**Assigned task**
Below are the records; print them again exactly and omit the pictures.

**Dataset**
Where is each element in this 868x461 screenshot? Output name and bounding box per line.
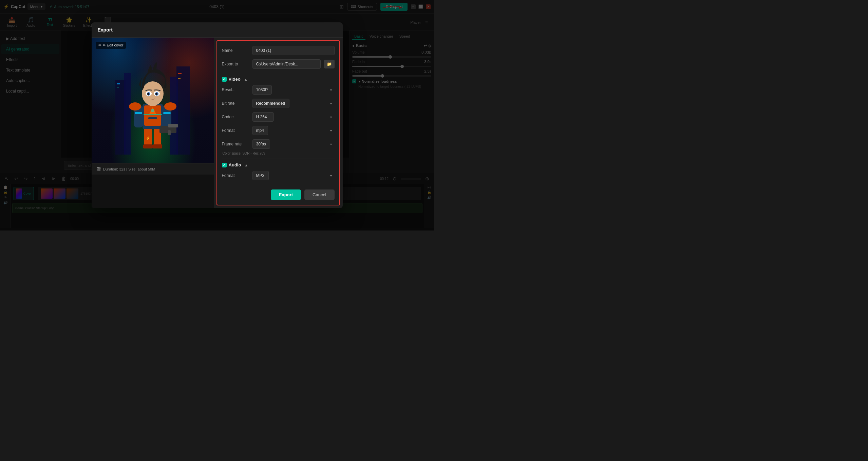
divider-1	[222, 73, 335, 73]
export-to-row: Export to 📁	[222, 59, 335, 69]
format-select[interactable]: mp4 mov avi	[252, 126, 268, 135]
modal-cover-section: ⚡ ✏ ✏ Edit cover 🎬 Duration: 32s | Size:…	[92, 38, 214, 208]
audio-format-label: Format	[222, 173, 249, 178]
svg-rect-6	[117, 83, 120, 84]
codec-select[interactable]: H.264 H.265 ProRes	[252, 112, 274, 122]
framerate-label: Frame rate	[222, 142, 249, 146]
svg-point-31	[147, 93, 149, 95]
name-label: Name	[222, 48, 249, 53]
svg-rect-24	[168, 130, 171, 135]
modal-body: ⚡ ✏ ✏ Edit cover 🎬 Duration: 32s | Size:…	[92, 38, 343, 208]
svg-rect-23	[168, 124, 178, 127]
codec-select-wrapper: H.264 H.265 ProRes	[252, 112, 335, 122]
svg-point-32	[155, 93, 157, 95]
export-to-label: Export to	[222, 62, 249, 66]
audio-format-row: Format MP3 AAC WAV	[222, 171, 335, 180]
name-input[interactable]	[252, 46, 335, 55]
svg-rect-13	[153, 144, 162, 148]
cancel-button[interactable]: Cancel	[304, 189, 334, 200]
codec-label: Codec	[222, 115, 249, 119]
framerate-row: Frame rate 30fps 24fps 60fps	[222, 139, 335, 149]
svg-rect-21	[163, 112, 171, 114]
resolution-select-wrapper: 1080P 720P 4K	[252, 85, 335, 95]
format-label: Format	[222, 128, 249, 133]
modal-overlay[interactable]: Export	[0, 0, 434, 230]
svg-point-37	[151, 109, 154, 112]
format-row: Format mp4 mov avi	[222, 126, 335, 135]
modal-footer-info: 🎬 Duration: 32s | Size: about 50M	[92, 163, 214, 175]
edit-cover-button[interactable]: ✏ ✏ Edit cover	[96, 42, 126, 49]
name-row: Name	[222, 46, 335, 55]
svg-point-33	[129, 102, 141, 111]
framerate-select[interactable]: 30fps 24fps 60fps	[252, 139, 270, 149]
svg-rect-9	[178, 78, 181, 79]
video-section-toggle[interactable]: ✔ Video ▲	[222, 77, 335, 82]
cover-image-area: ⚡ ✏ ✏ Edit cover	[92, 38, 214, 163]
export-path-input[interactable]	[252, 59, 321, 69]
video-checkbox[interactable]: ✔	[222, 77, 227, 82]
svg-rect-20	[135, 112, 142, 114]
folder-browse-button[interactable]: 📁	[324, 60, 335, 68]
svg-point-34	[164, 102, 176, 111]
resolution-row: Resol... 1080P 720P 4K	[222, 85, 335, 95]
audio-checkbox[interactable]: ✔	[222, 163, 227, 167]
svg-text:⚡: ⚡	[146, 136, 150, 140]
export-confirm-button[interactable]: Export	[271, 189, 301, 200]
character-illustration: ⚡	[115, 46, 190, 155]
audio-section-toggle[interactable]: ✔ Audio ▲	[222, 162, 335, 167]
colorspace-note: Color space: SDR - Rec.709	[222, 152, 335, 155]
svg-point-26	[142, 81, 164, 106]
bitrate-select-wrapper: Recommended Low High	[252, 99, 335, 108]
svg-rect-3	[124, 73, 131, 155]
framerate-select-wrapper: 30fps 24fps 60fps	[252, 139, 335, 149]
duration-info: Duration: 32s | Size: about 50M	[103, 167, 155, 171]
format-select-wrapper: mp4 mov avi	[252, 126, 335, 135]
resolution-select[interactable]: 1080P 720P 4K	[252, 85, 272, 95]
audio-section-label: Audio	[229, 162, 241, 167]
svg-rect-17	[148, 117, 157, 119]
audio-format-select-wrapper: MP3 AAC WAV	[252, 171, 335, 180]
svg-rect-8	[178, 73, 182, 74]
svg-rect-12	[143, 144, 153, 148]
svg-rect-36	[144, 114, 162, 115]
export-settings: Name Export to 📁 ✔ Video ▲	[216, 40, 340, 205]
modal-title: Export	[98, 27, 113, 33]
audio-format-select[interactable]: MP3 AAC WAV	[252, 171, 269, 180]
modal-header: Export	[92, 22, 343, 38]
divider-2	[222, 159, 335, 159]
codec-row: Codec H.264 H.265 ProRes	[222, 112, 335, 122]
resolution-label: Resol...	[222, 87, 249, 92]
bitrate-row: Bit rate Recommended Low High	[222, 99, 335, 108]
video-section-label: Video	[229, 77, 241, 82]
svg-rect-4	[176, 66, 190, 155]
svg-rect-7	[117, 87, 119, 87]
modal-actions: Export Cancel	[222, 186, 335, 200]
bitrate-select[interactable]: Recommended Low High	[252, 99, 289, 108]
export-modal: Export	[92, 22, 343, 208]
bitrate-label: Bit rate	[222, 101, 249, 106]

**Written answer**
Where is each element in this 868x461 screenshot? Output name and bounding box per line.
divider-1	[222, 73, 335, 73]
export-to-row: Export to 📁	[222, 59, 335, 69]
format-select[interactable]: mp4 mov avi	[252, 126, 268, 135]
modal-cover-section: ⚡ ✏ ✏ Edit cover 🎬 Duration: 32s | Size:…	[92, 38, 214, 208]
audio-format-label: Format	[222, 173, 249, 178]
svg-rect-6	[117, 83, 120, 84]
codec-select[interactable]: H.264 H.265 ProRes	[252, 112, 274, 122]
framerate-label: Frame rate	[222, 142, 249, 146]
svg-point-31	[147, 93, 149, 95]
name-label: Name	[222, 48, 249, 53]
svg-rect-24	[168, 130, 171, 135]
modal-body: ⚡ ✏ ✏ Edit cover 🎬 Duration: 32s | Size:…	[92, 38, 343, 208]
svg-rect-23	[168, 124, 178, 127]
codec-select-wrapper: H.264 H.265 ProRes	[252, 112, 335, 122]
svg-point-32	[155, 93, 157, 95]
export-to-label: Export to	[222, 62, 249, 66]
audio-format-row: Format MP3 AAC WAV	[222, 171, 335, 180]
name-input[interactable]	[252, 46, 335, 55]
svg-rect-13	[153, 144, 162, 148]
cancel-button[interactable]: Cancel	[304, 189, 334, 200]
codec-label: Codec	[222, 115, 249, 119]
framerate-row: Frame rate 30fps 24fps 60fps	[222, 139, 335, 149]
svg-rect-21	[163, 112, 171, 114]
resolution-select-wrapper: 1080P 720P 4K	[252, 85, 335, 95]
format-label: Format	[222, 128, 249, 133]
modal-overlay[interactable]: Export	[0, 0, 434, 230]
svg-point-37	[151, 109, 154, 112]
format-row: Format mp4 mov avi	[222, 126, 335, 135]
modal-footer-info: 🎬 Duration: 32s | Size: about 50M	[92, 163, 214, 175]
edit-cover-button[interactable]: ✏ ✏ Edit cover	[96, 42, 126, 49]
name-row: Name	[222, 46, 335, 55]
svg-point-33	[129, 102, 141, 111]
framerate-select[interactable]: 30fps 24fps 60fps	[252, 139, 270, 149]
svg-rect-9	[178, 78, 181, 79]
video-section-toggle[interactable]: ✔ Video ▲	[222, 77, 335, 82]
cover-image-area: ⚡ ✏ ✏ Edit cover	[92, 38, 214, 163]
export-path-input[interactable]	[252, 59, 321, 69]
video-checkbox[interactable]: ✔	[222, 77, 227, 82]
svg-rect-20	[135, 112, 142, 114]
folder-browse-button[interactable]: 📁	[324, 60, 335, 68]
svg-point-34	[164, 102, 176, 111]
resolution-row: Resol... 1080P 720P 4K	[222, 85, 335, 95]
audio-checkbox[interactable]: ✔	[222, 163, 227, 167]
svg-text:⚡: ⚡	[146, 136, 150, 140]
export-confirm-button[interactable]: Export	[271, 189, 301, 200]
character-illustration: ⚡	[115, 46, 190, 155]
audio-section-toggle[interactable]: ✔ Audio ▲	[222, 162, 335, 167]
colorspace-note: Color space: SDR - Rec.709	[222, 152, 335, 155]
svg-point-26	[142, 81, 164, 106]
bitrate-select-wrapper: Recommended Low High	[252, 99, 335, 108]
svg-rect-3	[124, 73, 131, 155]
framerate-select-wrapper: 30fps 24fps 60fps	[252, 139, 335, 149]
duration-info: Duration: 32s | Size: about 50M	[103, 167, 155, 171]
format-select-wrapper: mp4 mov avi	[252, 126, 335, 135]
resolution-select[interactable]: 1080P 720P 4K	[252, 85, 272, 95]
audio-section-label: Audio	[229, 162, 241, 167]
svg-rect-17	[148, 117, 157, 119]
audio-format-select-wrapper: MP3 AAC WAV	[252, 171, 335, 180]
svg-rect-8	[178, 73, 182, 74]
svg-rect-12	[143, 144, 153, 148]
svg-rect-36	[144, 114, 162, 115]
export-settings: Name Export to 📁 ✔ Video ▲	[216, 40, 340, 205]
modal-title: Export	[98, 27, 113, 33]
audio-format-select[interactable]: MP3 AAC WAV	[252, 171, 269, 180]
modal-header: Export	[92, 22, 343, 38]
divider-2	[222, 159, 335, 159]
codec-row: Codec H.264 H.265 ProRes	[222, 112, 335, 122]
resolution-label: Resol...	[222, 87, 249, 92]
bitrate-row: Bit rate Recommended Low High	[222, 99, 335, 108]
video-section-label: Video	[229, 77, 241, 82]
svg-rect-4	[176, 66, 190, 155]
svg-rect-7	[117, 87, 119, 87]
modal-actions: Export Cancel	[222, 186, 335, 200]
bitrate-select[interactable]: Recommended Low High	[252, 99, 289, 108]
export-modal: Export	[92, 22, 343, 208]
bitrate-label: Bit rate	[222, 101, 249, 106]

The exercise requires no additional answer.